The THREE MINUTE BREATHING SPACE

Why we do it!:

This meditation is an absolutely gem especially if you are new to mindfulness practice. Try and practice it at least once a day. It is short sweet and can be done anywhere (even on the loo!). Notice whether you feel different after to before.

 

Sitting with difficulty

Why we do it!

This mediation is about sitting with something the brings about an uncomfortable feeling in us. It is important because we are so used to pushing stuff away that we don’t want in our lives (aversion). Ironically this pushing away often makes the situation worse (remember WHAT RESISTS PERSISTS).

 

Mountain meditation

Why we do it!

This meditation is a beautiful way to become the observer of your thoughts. It gets you to imagine you are a mountain and your thoughts are the seasons and weather passing on by. This is one of my favourites :)

 

Becoming aware of negative thoughts

Through watching our thoughts we can start to become aware of negative thoughts, and understand that they are NOT FACTS. Remember the following scenarios:

Scenario 1

You have just had a meeting with your boss in which you were reprimanded and told that your performance was inadequate. As you leave the office a colleague in the office rushes past you saying the don’t have time to stop and chat. What is your reaction?

Scenario 2

You have just had a meeting with your boss in which you were praised and told that your performance was exceptional. As you leave the office a colleague in the office rushes past you saying the don’t have time to stop and chat. What is your reaction?

Often our reaction to exactly the same situation (in this case a colleague not stopping to chat) may be completely different DEPENDING ON OUR MOOD.

This is really important because it demonstrates again how important it is that we do not assume that our thoughts are true.

A reframe

When you may be confusing a thought with fact you may find one of the following a helpful way to reframe it:

  • Perhaps I am confusing a thought with a fact?

  • Perhaps I am jumping to conclusions?

  • Perhaps I am thinking in black-and-white terms?

  • Perhaps I am condemning myself totally because of one thing?

  • Perhaps I am concentrating on my weaknesses and forgetting my strengths?

  • Perhaps I am blaming myself for something that isn’t my fault?

  • Perhaps I am judging myself?

  • Perhaps I am setting unrealistically high standards for myself so that I will fail?

  • Perhaps I am mind reading/crystal ball gazing?

  • Perhaps I am expecting perfection?

  • Perhaps I am overestimating disaster?

So perhaps you could notice that that negative thought is JUST A THOUGHT and allow it to float on by?

HOWEVER BEWARE!…

Once you have spotted a negative thought. YOU DON’T NEED TO ANALYSE THAT THOUGHT. Analysing it or arguing with it will just get you in a muddle. Just simply allow that thought to pass on by using your chosen imagery (cloud/leaf/actor/words on a screen) knowing now that it is of no use to you.

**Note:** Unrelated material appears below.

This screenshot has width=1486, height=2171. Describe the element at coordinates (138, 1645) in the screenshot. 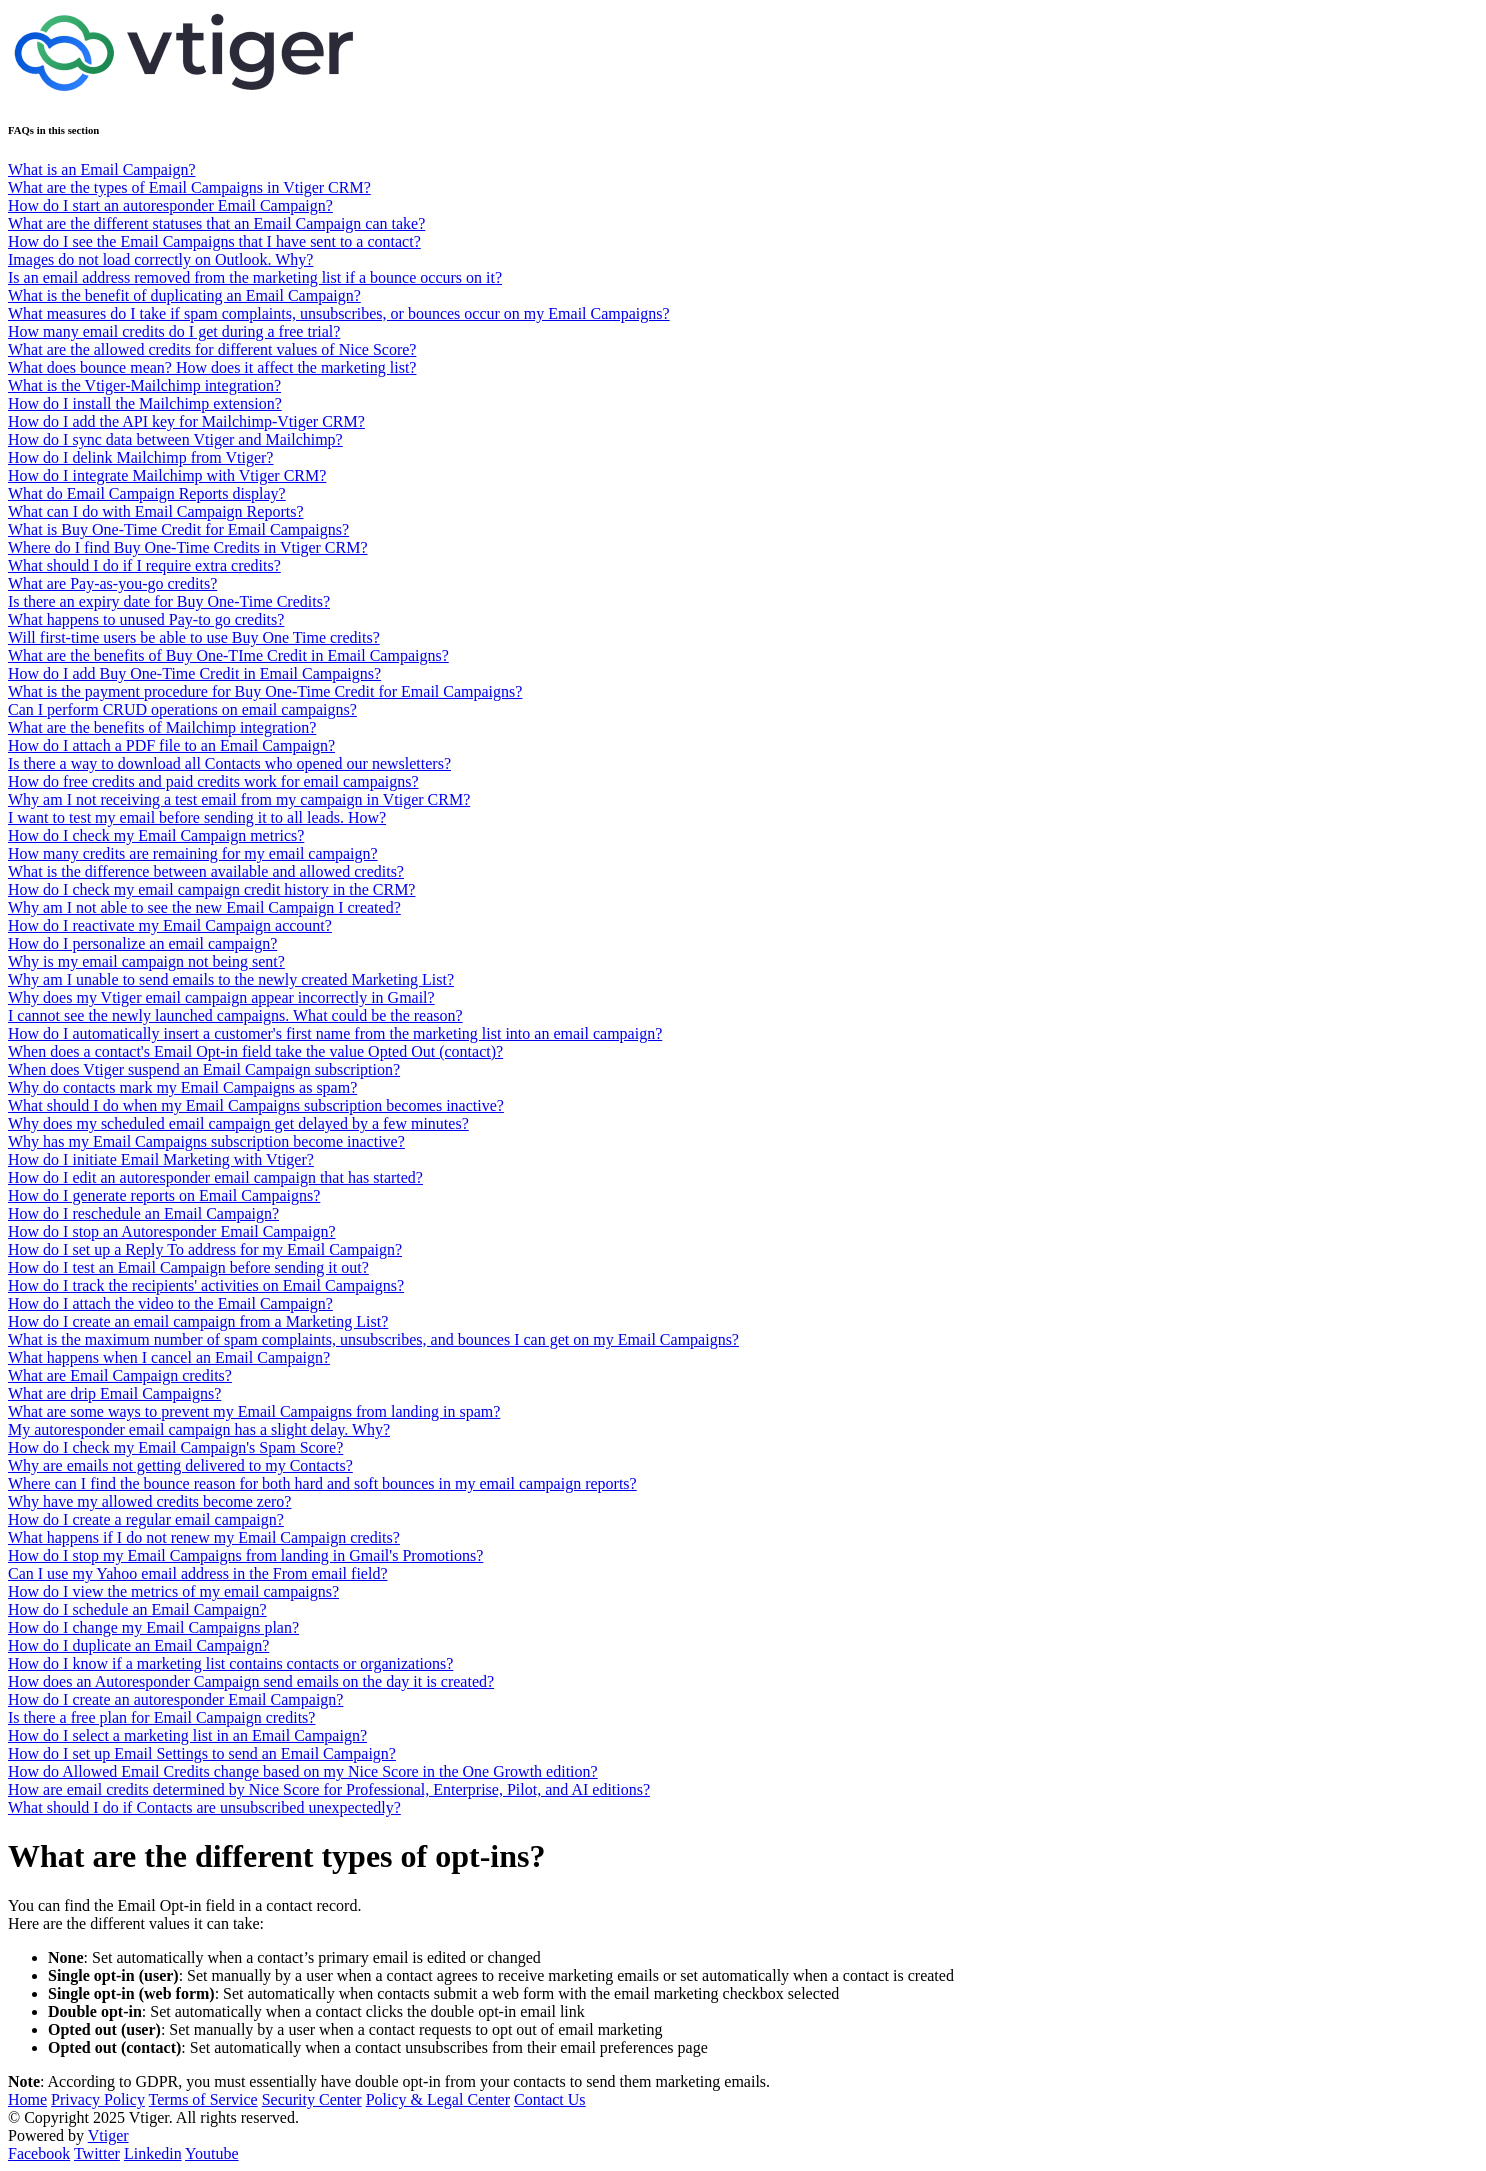

I see `How do I duplicate an Email Campaign?` at that location.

Think how liberating this could be if we did it with all the negative thoughts we had! Remember the list of our own negative thoughts (depressed or anxious thoughts) we explored before. Wouldn’t life look different if we didn’t get lost in these thoughts!?

 

Home practice

This week try and listen to both the mountain meditation and if you can the sitting with difficulty meditation once (remember to pick a SMALL difficulty).

Also practice the 3 minute breathing space AT LEAST once a day. You won’t regret it. Use the emergency version if you’re in a tricky situation.

Also practice the “Letting go of difficult feelings” exercise I taught you AGAIN. I suggest you practice practice practice this and let me know if you get stuck with anything. You won’t regret it!

I hope you find this all helpful. Any questions please ask!